I found it a little difficult at first following the sequence of events and identifying who was who, but I soon worked it out. I also had worked out what the mystery was well before the the end, which actually added to my enjoyment of reading the book. The setting is superb, placing you so completely in Greece in winter amongst believably real people.

Each of the books in the Hermes Diaktoros series features one of the Seven Deadly Sins ‘“ in this one it is the sin of pride. Nemesis is the bringer of retribution.

  • Paperback: 304 pages
  • Publisher: Bloomsbury Paperbacks (7 Jun 2012)
  • Language: English
  • ISBN-10: 1408821915
  • ISBN-13: 978-1408821916
  • Source: I bought the book
  • My Rating: 3.5/5

1. The Messenger of Athens (2007)
2. The Taint of Midas (2008)
3. The Doctor of Thessaly (2009)
4. The Lady of Sorrows (2010)
5. The Whispers of Nemesis (2011)
6. The Bull of Mithros (2012)

Thanks to Kerrie for organising the Crime Fiction Alphabet. I’ve listed the books I’ve read in a page (see Index tab at the top of the blog) and soon I’ll do a summing up post about the highlights.

The House of Silk by Anthony Horowitz

*I enjoyed reading Anthony Horowitz’s book, The House of Silk. It’s pacy, full of atmosphere and mystery, and above all it captures the essence of Sherlock Holmes and Dr Watson. Horowitz’s plot is cunning, full of twists and turns, with allusions to Conan Doyle’s stories.

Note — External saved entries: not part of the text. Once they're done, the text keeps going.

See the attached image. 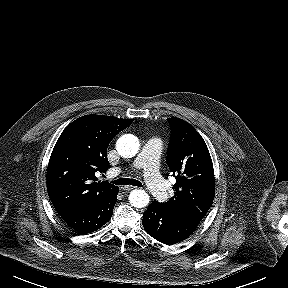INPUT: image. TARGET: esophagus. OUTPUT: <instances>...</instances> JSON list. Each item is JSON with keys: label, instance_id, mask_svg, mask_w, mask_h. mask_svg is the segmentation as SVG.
<instances>
[{"label": "esophagus", "instance_id": "obj_1", "mask_svg": "<svg viewBox=\"0 0 288 288\" xmlns=\"http://www.w3.org/2000/svg\"><path fill=\"white\" fill-rule=\"evenodd\" d=\"M137 187H134V186H125V187H123V190H125V191H131V190H134V189H136Z\"/></svg>", "mask_w": 288, "mask_h": 288}]
</instances>
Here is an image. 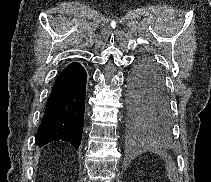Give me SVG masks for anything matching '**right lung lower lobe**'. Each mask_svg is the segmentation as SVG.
Listing matches in <instances>:
<instances>
[{"label":"right lung lower lobe","mask_w":211,"mask_h":182,"mask_svg":"<svg viewBox=\"0 0 211 182\" xmlns=\"http://www.w3.org/2000/svg\"><path fill=\"white\" fill-rule=\"evenodd\" d=\"M86 96V71L77 63L67 66L57 77L48 97L37 131L36 144L64 140L79 148L82 138Z\"/></svg>","instance_id":"right-lung-lower-lobe-1"}]
</instances>
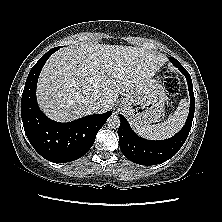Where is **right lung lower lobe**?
Segmentation results:
<instances>
[{"instance_id":"98d812e1","label":"right lung lower lobe","mask_w":222,"mask_h":222,"mask_svg":"<svg viewBox=\"0 0 222 222\" xmlns=\"http://www.w3.org/2000/svg\"><path fill=\"white\" fill-rule=\"evenodd\" d=\"M58 49H50L30 70L21 99V116L33 148L45 159L63 163L79 159L89 151L96 134L112 112L60 123L49 119L40 110L36 99L37 80L48 58Z\"/></svg>"}]
</instances>
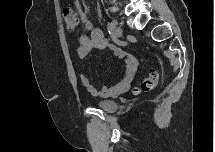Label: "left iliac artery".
<instances>
[{"mask_svg": "<svg viewBox=\"0 0 215 152\" xmlns=\"http://www.w3.org/2000/svg\"><path fill=\"white\" fill-rule=\"evenodd\" d=\"M115 24L113 22L108 23L107 30L110 35L114 34Z\"/></svg>", "mask_w": 215, "mask_h": 152, "instance_id": "44dca946", "label": "left iliac artery"}]
</instances>
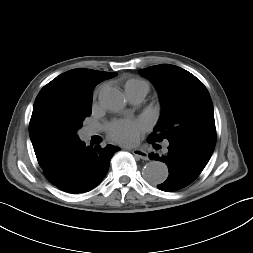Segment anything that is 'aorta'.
<instances>
[{
	"mask_svg": "<svg viewBox=\"0 0 253 253\" xmlns=\"http://www.w3.org/2000/svg\"><path fill=\"white\" fill-rule=\"evenodd\" d=\"M100 105L112 112H119L124 109L126 99L124 94L117 88L107 87L100 91ZM143 178L152 185H158L168 177V168L165 163L160 161H150L142 169Z\"/></svg>",
	"mask_w": 253,
	"mask_h": 253,
	"instance_id": "1",
	"label": "aorta"
}]
</instances>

Synopsis from the book cover:

It is November 1890 and London is gripped by a merciless winter. Sherlock Holmes and Dr Watson are enjoying tea by the fire when an agitated gentleman arrives unannounced at 221b Baker Street. He begs Holmes for help, telling the unnerving story of a scar-faced man with piercing eyes who has stalked him in recent weeks. Intrigued, Holmes and Watson find themselves swiftly drawn into a series of puzzling and sinister events, stretching from the gas-lit streets of London to the teeming criminal underworld of Boston and the mysterious ‘House of Silk’ . . .

My view:

The book is narrated by Watson as he looks back on two of the most puzzling and sinister cases he and Homes had to solve November 1890 – that of The Man in the Flat Cap and The House of Silk. The first involves an art dealer, Mr Carstairs who is being threatened by a member of the American Flat Cap Gang, whereas the second concerns the murder of Ross, a new member of the Baker Street Irregulars, the scruffy, ragged gang of street urchins Sherlock Holmes uses to help him track down criminals. For a while I couldn’t see how these cases connected, or indeed if they did, as Horowitz effortlessly spun the wool over my eyes .

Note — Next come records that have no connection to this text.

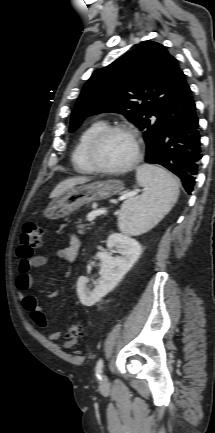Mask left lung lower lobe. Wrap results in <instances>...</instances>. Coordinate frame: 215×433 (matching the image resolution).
<instances>
[{"mask_svg":"<svg viewBox=\"0 0 215 433\" xmlns=\"http://www.w3.org/2000/svg\"><path fill=\"white\" fill-rule=\"evenodd\" d=\"M202 158L199 122L191 90L184 81L170 101L164 125L146 162L159 164L177 175L191 194Z\"/></svg>","mask_w":215,"mask_h":433,"instance_id":"obj_1","label":"left lung lower lobe"}]
</instances>
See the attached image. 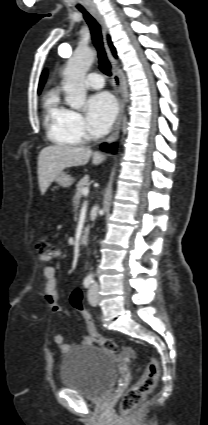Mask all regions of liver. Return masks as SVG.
I'll list each match as a JSON object with an SVG mask.
<instances>
[{
	"label": "liver",
	"mask_w": 208,
	"mask_h": 425,
	"mask_svg": "<svg viewBox=\"0 0 208 425\" xmlns=\"http://www.w3.org/2000/svg\"><path fill=\"white\" fill-rule=\"evenodd\" d=\"M90 157L94 165H99L105 160L103 154L84 147L60 144L43 148L38 156V182L41 194H45L53 180L65 168L86 165Z\"/></svg>",
	"instance_id": "obj_1"
}]
</instances>
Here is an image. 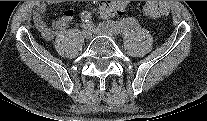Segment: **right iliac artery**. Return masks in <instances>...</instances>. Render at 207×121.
<instances>
[{"instance_id": "right-iliac-artery-1", "label": "right iliac artery", "mask_w": 207, "mask_h": 121, "mask_svg": "<svg viewBox=\"0 0 207 121\" xmlns=\"http://www.w3.org/2000/svg\"><path fill=\"white\" fill-rule=\"evenodd\" d=\"M91 18H92V16L89 12L84 11V12L81 13L82 21L85 22L88 25H90V23H91Z\"/></svg>"}]
</instances>
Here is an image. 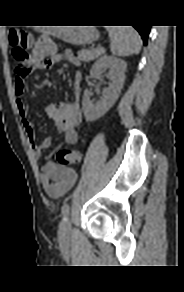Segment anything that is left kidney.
Listing matches in <instances>:
<instances>
[{"label":"left kidney","instance_id":"obj_1","mask_svg":"<svg viewBox=\"0 0 184 292\" xmlns=\"http://www.w3.org/2000/svg\"><path fill=\"white\" fill-rule=\"evenodd\" d=\"M127 64L124 60L111 56H102L92 66L90 75L92 78L100 76L109 69L107 78L110 80L109 87L103 90L100 101L92 103V92L84 91L82 108L87 121L92 122L102 117L116 102L123 87Z\"/></svg>","mask_w":184,"mask_h":292}]
</instances>
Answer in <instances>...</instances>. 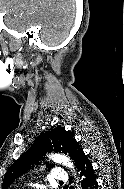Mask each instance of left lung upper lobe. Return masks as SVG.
Instances as JSON below:
<instances>
[{"instance_id":"1","label":"left lung upper lobe","mask_w":124,"mask_h":189,"mask_svg":"<svg viewBox=\"0 0 124 189\" xmlns=\"http://www.w3.org/2000/svg\"><path fill=\"white\" fill-rule=\"evenodd\" d=\"M52 151L68 154L77 168L81 157L84 155L83 149L74 135L58 126L40 134L30 149L9 167L3 179L2 189H7L17 177L30 168L31 164L39 161L44 153ZM52 166L50 164L48 168Z\"/></svg>"}]
</instances>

I haven’t read anything by Anthony Horowitz before, although when I read that he is a TV screenwriter, including Midsomer Murders, Foyles War and Poirot to his name I realised that I’ve certainly enjoyed his work before. He’s also written bestselling children’s books, including the Alex Rider series.

I’m not often keen on pastiches,  prequels or sequels written by a different author from the original but this one is the exception. The House of Silk is vastly entertaining, a page-turner, full of detail and great characterisation, with Holmes at the peak of his powers, even though it nearly costs him his life. I do hope there will be a second book.

*Edited after first publishing – see comments*.